Na China, as políticas habitacionais e os subsídios para aquecimento desempenham um papel crucial. O governo destinou 1,91 bilhão de yuans (R$ 1,33 bilhão) em subsídios para aquecimento em 2023, beneficiando cerca de 4,85 milhões de famílias. Esses subsídios são direcionados não apenas às famílias urbanas de baixa renda, mas também às famílias rurais, funcionários e aposentados de instituições governamentais. Além disso, medidas abrangentes incluem a renovação e reparação de edifícios para aumentar a eficiência energética.
Um exemplo concreto dessa abordagem é a história de Liu Weijing, residente em Qingdao, cuja área residencial passou por reformas financiadas pelo governo. Reparos nos telhados e reforço nas paredes exteriores com materiais de isolamento proporcionaram uma temperatura interna confortável, economizando nas despesas com eletricidade. Essa iniciativa não apenas enfrenta o frio extremo, mas também promove melhorias significativas no modo de vida.
Enquanto isso, nos Estados Unidos e no Canadá, o cenário é marcado por uma crescente preocupação com o aumento do número de pessoas sem-teto. O Departamento de Habitação e Desenvolvimento Urbano dos Estados Unidos divulgou um aumento de 12% nas pessoas em situação de rua em 2023, totalizando mais de 653 mil. As causas incluem o aumento dos aluguéis e o fim dos auxílios distribuídos durante a pandemia.

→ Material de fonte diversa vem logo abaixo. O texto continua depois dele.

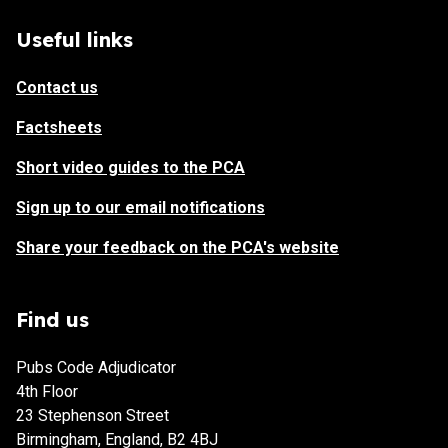
Useful links
Contact us
Factsheets
Short video guides to the PCA
Sign up to our email notifications
Share your feedback on the PCA's website
Find us
Pubs Code Adjudicator
4th Floor
23 Stephenson Street
Birmingham, England, B2 4BJ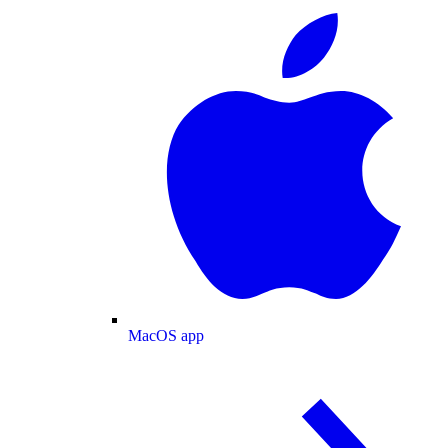
MacOS app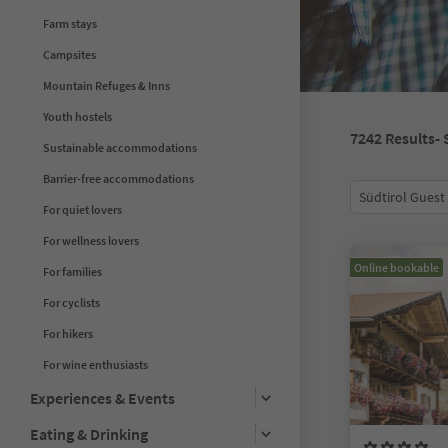
Farm stays
Campsites
Mountain Refuges & Inns
Youth hostels
7242
Results
-
Sustainable accommodations
Barrier-free accommodations
Südtirol Guest
For quiet lovers
For wellness lovers
Online bookable
For families
For cyclists
For hikers
For wine enthusiasts
Experiences & Events
Eating & Drinking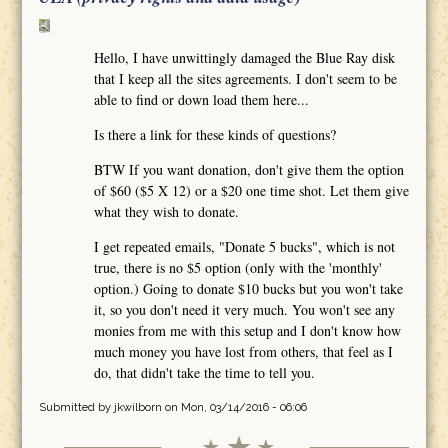
Hello, I have unwittingly damaged the Blue Ray disk
that I keep all the sites agreements. I don't seem to be
able to find or down load them here...
Is there a link for these kinds of questions?
BTW If you want donation, don't give them the option
of $60 ($5 X 12) or a $20 one time shot. Let them give
what they wish to donate.
I get repeated emails, "Donate 5 bucks", which is not
true, there is no $5 option (only with the 'monthly'
option.) Going to donate $10 bucks but you won't take
it, so you don't need it very much. You won't see any
monies from me with this setup and I don't know how
much money you have lost from others, that feel as I
do, that didn't take the time to tell you.
Submitted by
jkwilborn
on Mon, 03/14/2016 - 06:06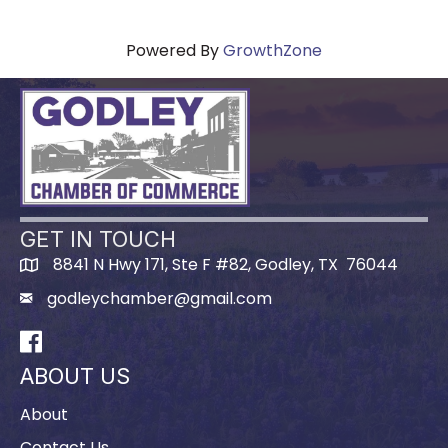
Powered By
GrowthZone
GET IN TOUCH
8841 N Hwy 171, Ste F #82, Godley, TX 76044
godleychamber@gmail.com
Facebook
ABOUT US
About
Contact Us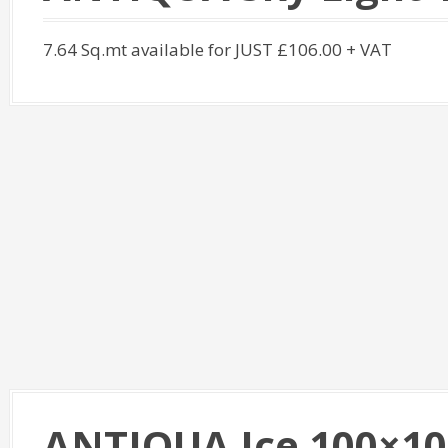
7.64 Sq.mt available for JUST £106.00 + VAT
ANTIQUA Ice 100×10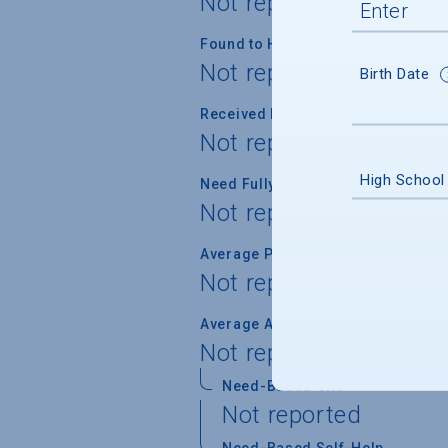
Not reported
Found to Have Financial Need
Not reported
Birth Date
Received Financial Aid
Not reported
High School
Need Fully Met
Not reported
Average Percent of Need Met
Not reported
Average Award
Not reported
Need-Based Gift
Not reported
Need-Based Self-Help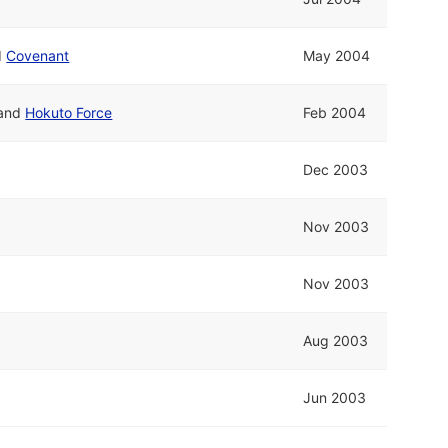
d
Covenant
May 2004
and
Hokuto Force
Feb 2004
Dec 2003
Nov 2003
Nov 2003
Aug 2003
Jun 2003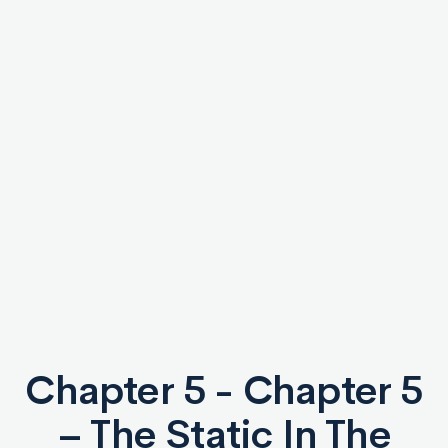
Chapter 5 - Chapter 5
– The Static In The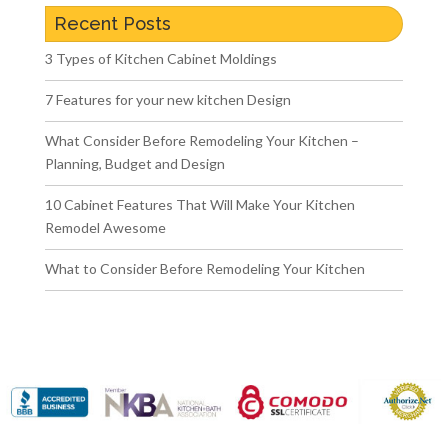
Recent Posts
3 Types of Kitchen Cabinet Moldings
7 Features for your new kitchen Design
What Consider Before Remodeling Your Kitchen –
Planning, Budget and Design
10 Cabinet Features That Will Make Your Kitchen
Remodel Awesome
What to Consider Before Remodeling Your Kitchen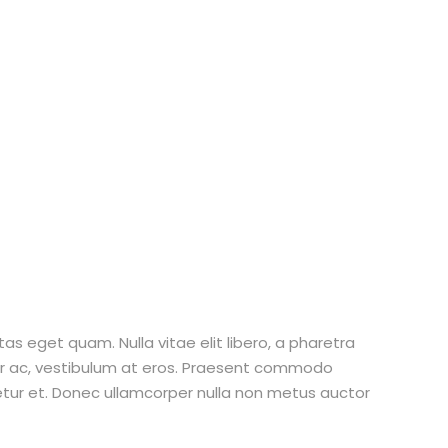
stas eget quam. Nulla vitae elit libero, a pharetra
tur ac, vestibulum at eros. Praesent commodo
etur et. Donec ullamcorper nulla non metus auctor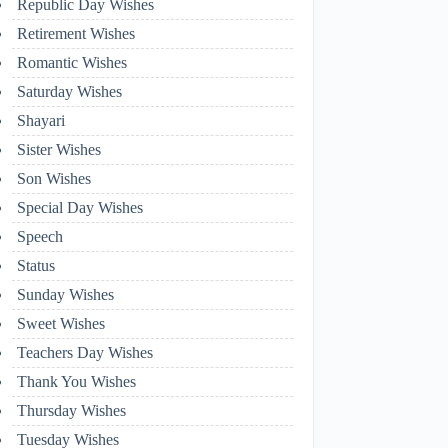
Republic Day Wishes
Retirement Wishes
Romantic Wishes
Saturday Wishes
Shayari
Sister Wishes
Son Wishes
Special Day Wishes
Speech
Status
Sunday Wishes
Sweet Wishes
Teachers Day Wishes
Thank You Wishes
Thursday Wishes
Tuesday Wishes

No Canadá, estima-se que entre 150 mil a 300 mil pessoas estejam sem-teto anualmente. O aumento dos aluguéis levou a um recorde de 22,4 milhões de famílias gastando mais de 30% de sua renda em aluguel e serviços públicos, um aumento de 2 milhões em apenas três anos, conforme relatório do Centro Conjunto de Harvard para Estudos de Habitação.
Enquanto a China investe em moradias, subsídios e eficiência energética para proteger sua população do frio extremo, a América do Norte enfrenta obstáculos crescentes, resultando em desafios significativos para aqueles sem-teto. A inovação nas políticas habitacionais chinesas destaca-se como um modelo a ser considerado em busca de soluções abrangentes para enfrentar as complexidades do inverno.